I think Venturi here admits his most present flaw, and even goes on to make a big mistake about the future. As the architect of the first online virtual museum of architecture, I see content as very much the job of the architect.
Can it be said that precisely attacking flaws engenders paradigm shifts?
Kind-of like going into a black hole and then being in the other side.

2001.09.23 10:15
Re: content
2. It will be simple enough to ask Venturi himself what he means by "content is not the architect's job," at the symposium in NYC this coming Saturday.
3. As it stands, I think Venturi's quote misleads in that content CAN now well be the architect's job. Whether or not content SHOULD be the architect's job is not the issue I'm proposing.
4. There may be one answer to "what is the content?" in some of Venturi's own prior writings/statements.

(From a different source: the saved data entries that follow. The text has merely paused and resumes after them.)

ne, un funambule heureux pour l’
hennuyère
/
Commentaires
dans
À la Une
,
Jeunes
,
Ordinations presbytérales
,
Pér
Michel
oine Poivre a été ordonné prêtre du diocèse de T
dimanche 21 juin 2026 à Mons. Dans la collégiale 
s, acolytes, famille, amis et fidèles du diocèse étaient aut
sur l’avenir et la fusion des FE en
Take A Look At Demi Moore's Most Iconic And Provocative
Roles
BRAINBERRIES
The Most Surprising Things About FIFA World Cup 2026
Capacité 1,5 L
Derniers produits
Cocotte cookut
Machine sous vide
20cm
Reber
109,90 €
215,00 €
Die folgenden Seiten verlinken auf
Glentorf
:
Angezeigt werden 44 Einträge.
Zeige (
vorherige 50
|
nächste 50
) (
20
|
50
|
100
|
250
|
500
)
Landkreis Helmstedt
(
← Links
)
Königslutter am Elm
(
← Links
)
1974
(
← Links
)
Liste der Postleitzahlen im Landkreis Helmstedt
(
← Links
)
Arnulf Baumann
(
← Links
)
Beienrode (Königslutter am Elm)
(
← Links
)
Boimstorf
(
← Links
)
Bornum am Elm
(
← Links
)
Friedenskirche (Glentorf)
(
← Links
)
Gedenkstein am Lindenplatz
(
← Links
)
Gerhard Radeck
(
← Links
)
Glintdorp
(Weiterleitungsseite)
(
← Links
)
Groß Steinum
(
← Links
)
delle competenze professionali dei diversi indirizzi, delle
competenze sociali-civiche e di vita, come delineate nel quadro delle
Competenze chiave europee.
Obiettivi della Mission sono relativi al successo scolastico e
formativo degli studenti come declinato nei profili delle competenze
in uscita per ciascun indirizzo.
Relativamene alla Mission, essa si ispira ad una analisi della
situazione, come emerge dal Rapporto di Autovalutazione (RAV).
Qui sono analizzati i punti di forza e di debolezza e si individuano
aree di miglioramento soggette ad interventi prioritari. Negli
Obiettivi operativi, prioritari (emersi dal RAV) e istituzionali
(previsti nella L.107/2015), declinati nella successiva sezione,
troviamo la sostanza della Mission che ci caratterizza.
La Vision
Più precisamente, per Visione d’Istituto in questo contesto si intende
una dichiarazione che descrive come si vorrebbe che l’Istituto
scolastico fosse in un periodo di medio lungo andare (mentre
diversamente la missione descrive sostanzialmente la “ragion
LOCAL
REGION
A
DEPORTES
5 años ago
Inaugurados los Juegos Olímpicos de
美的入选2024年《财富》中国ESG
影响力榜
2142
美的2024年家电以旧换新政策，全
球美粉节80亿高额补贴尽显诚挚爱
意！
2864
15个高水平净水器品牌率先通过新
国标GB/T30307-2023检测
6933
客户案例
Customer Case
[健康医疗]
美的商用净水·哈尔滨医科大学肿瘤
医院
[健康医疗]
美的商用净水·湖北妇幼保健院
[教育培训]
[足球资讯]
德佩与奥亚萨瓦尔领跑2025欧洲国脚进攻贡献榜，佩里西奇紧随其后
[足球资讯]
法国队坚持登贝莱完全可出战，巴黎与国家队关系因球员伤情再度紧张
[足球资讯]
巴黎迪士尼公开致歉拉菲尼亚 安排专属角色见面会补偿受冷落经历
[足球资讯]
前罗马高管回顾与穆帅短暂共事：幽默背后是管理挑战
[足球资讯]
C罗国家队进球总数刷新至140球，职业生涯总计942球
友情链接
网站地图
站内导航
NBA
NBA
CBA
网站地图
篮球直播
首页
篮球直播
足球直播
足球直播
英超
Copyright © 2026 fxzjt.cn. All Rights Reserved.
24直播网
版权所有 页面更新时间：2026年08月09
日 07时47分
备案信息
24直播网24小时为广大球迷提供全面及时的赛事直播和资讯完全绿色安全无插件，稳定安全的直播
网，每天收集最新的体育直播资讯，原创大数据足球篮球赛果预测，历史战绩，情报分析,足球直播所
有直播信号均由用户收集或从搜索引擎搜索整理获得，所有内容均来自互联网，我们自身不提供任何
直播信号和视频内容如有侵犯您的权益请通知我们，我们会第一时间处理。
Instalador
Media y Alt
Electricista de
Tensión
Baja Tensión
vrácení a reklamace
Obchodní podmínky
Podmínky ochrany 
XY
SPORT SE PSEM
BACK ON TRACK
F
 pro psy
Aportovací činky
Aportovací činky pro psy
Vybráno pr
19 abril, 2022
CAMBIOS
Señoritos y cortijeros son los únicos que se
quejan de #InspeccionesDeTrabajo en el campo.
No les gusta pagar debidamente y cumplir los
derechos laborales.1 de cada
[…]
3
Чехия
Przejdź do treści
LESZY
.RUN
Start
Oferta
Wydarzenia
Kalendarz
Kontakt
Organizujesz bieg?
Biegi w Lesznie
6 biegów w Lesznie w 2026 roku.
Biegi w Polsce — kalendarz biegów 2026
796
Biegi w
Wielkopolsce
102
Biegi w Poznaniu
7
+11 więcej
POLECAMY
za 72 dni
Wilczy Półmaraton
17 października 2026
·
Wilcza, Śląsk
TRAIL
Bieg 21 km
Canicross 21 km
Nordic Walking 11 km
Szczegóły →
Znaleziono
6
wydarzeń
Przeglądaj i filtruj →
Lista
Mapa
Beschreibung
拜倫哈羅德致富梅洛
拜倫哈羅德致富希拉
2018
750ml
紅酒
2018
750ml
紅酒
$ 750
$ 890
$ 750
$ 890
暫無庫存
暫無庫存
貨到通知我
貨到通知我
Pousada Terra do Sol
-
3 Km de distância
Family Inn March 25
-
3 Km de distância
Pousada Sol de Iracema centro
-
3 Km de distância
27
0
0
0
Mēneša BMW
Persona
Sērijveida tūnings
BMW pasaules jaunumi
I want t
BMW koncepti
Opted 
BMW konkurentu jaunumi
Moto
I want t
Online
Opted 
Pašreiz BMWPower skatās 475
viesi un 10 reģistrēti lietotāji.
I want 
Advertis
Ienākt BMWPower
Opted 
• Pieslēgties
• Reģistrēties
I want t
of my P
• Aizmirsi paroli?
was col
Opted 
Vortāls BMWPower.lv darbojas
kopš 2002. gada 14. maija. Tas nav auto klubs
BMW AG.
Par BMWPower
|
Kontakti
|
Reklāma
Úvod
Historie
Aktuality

For example, in the early 1980s Venturi very much championed buildings with all-over patterning. With programmable electronic screens as facades, there is now every opportunity for architects to design facades with many animated patterns.
5. After spending all of the last five years generating the content for and programming several thousand 'screens' of Quondam, I might just have more experience than any other architect when it comes to architecture as the delivery of content.
"Architecture as delivery of content" describes precisely what I see as a forthcoming issue for architects.


2001.10.18 13:13
Re: building text
You know, if I were a blind person, encountering a building covered with braille might be something that takes my appreciation of both history and architecture to a new level, because then I might have a pretty good idea of how ancient Egyptians felt when they 'sensed' their buildings.


2001.10.19 20:51
Re: building text
It's interesting to 'see' what new imaginings manifest once one begins to think of architecture as the delivery of content.


2001.11.20 13:16
20 November 1996
Five years ago today was the last day that there was no such thing as Quondam - A Virtual Museum of Architecture. Since that time the notion of architect's designing virtual museums has become somewhat vogue, but www.quondam.com has never received 'official' recognition as the first (or at least oldest) virtual museum to be designed by an architect. Oddly, the Guggenheim Virtual Museum has received enormous press and official recognition, yet, in complete irony, it does not even exist as an online entity despite its self proclamation as being the most important virtual building of the 21st century. Quondam used to offer an online journal entitled Not There. Perhaps it's now time for Quondam to start handing out the Not There award.
www.quondam.com today manifests architecture as the delivery of content. Moreover, Quondam strives to deliver architectural content that is not available anywhere else, thus generally following the dictum that a virtual museum should be what a real museum cannot be.


2001.11.27 12:44
Re: Microsoft's eHomes
I've been sending most of the last week or so organizing the domestic (cad) databases in Quondam's collection in preparation for a forthcoming exhibit/publication simply entitled Domestic Databases. Right now I'm just checking out and becoming more familiar with what Quondam has, but I'm also trying to evaluate what kind of potential such a collection of data holds. For example, might architects find it interesting and useful to design homes/housing with such databases at hand? Or, might the product of architects be a house design plus an accompanying 'domestic database'?
What if more and more homes have walls of large screens -- instead of paint or wallcovering, just select what you want the wall to look like from the database -- family portrait gallery today, museum gallery tomorrow, live feed from the space shuttle the day after. Design here is no longer about controlling the way things look or are arranged, rather about providing choice and potential.
These are just very preliminary ideas, and not exactly original, but the point is that architects could well be more and more the designers of domestic content.